Page images and extracted text
---+---

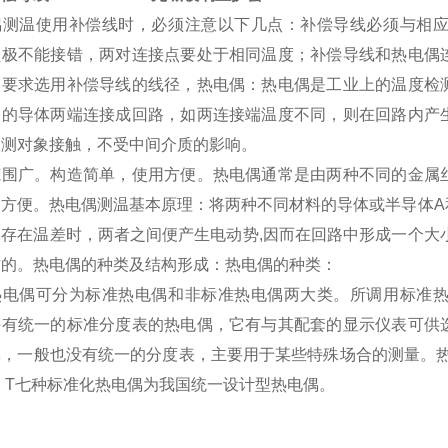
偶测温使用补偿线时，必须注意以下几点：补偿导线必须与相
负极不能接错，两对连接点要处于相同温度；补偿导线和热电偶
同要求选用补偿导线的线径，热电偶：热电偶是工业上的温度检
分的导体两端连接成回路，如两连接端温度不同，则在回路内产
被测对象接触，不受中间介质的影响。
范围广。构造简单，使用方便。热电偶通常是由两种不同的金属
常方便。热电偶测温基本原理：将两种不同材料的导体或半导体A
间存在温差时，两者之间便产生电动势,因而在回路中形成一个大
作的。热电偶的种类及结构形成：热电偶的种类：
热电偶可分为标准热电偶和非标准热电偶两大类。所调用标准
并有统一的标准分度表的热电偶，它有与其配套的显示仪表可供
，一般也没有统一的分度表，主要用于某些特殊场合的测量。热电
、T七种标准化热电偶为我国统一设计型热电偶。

---+---

● **Goal of the exercise**
Set down exactly the line that holds "负极不能接错，两对连接点要处于相同温度；补偿导线和热电偶" and all lines after it to the end of the data.

● **Expected answer**
负极不能接错，两对连接点要处于相同温度；补偿导线和热电偶
同要求选用补偿导线的线径，热电偶：热电偶是工业上的温度检
分的导体两端连接成回路，如两连接端温度不同，则在回路内产
被测对象接触，不受中间介质的影响。
范围广。构造简单，使用方便。热电偶通常是由两种不同的金属
常方便。热电偶测温基本原理：将两种不同材料的导体或半导体A
间存在温差时，两者之间便产生电动势,因而在回路中形成一个大
作的。热电偶的种类及结构形成：热电偶的种类：
热电偶可分为标准热电偶和非标准热电偶两大类。所调用标准
并有统一的标准分度表的热电偶，它有与其配套的显示仪表可供
，一般也没有统一的分度表，主要用于某些特殊场合的测量。热电
、T七种标准化热电偶为我国统一设计型热电偶。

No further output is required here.